* WHAT YOU SHOULD DO: Please output every line of the material as it stands, without the pictures.

++++++++

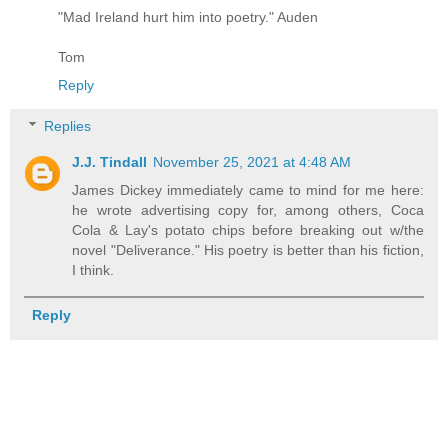
"Mad Ireland hurt him into poetry." Auden
Tom
Reply
Replies
J.J. Tindall
November 25, 2021 at 4:48 AM
James Dickey immediately came to mind for me here:
he wrote advertising copy for, among others, Coca
Cola & Lay's potato chips before breaking out w/the
novel "Deliverance." His poetry is better than his fiction,
I think.
Reply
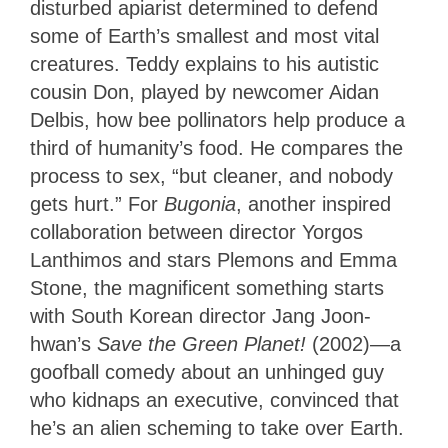
disturbed apiarist determined to defend
some of Earth’s smallest and most vital
creatures. Teddy explains to his autistic
cousin Don, played by newcomer Aidan
Delbis, how bee pollinators help produce a
third of humanity’s food. He compares the
process to sex, “but cleaner, and nobody
gets hurt.” For
Bugonia
, another inspired
collaboration between director Yorgos
Lanthimos and stars Plemons and Emma
Stone, the magnificent something starts
with South Korean director Jang Joon-
hwan’s
Save the Green Planet!
(2002)—a
goofball comedy about an unhinged guy
who kidnaps an executive, convinced that
he’s an alien scheming to take over Earth.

++++++++

* OUTPUT OF THE TASK:
"Mad Ireland hurt him into poetry." Auden
Tom
Reply
Replies
J.J. Tindall
November 25, 2021 at 4:48 AM
James Dickey immediately came to mind for me here:
he wrote advertising copy for, among others, Coca
Cola & Lay's potato chips before breaking out w/the
novel "Deliverance." His poetry is better than his fiction,
I think.
Reply
disturbed apiarist determined to defend
some of Earth’s smallest and most vital
creatures. Teddy explains to his autistic
cousin Don, played by newcomer Aidan
Delbis, how bee pollinators help produce a
third of humanity’s food. He compares the
process to sex, “but cleaner, and nobody
gets hurt.” For
Bugonia
, another inspired
collaboration between director Yorgos
Lanthimos and stars Plemons and Emma
Stone, the magnificent something starts
with South Korean director Jang Joon-
hwan’s
Save the Green Planet!
(2002)—a
goofball comedy about an unhinged guy
who kidnaps an executive, convinced that
he’s an alien scheming to take over Earth.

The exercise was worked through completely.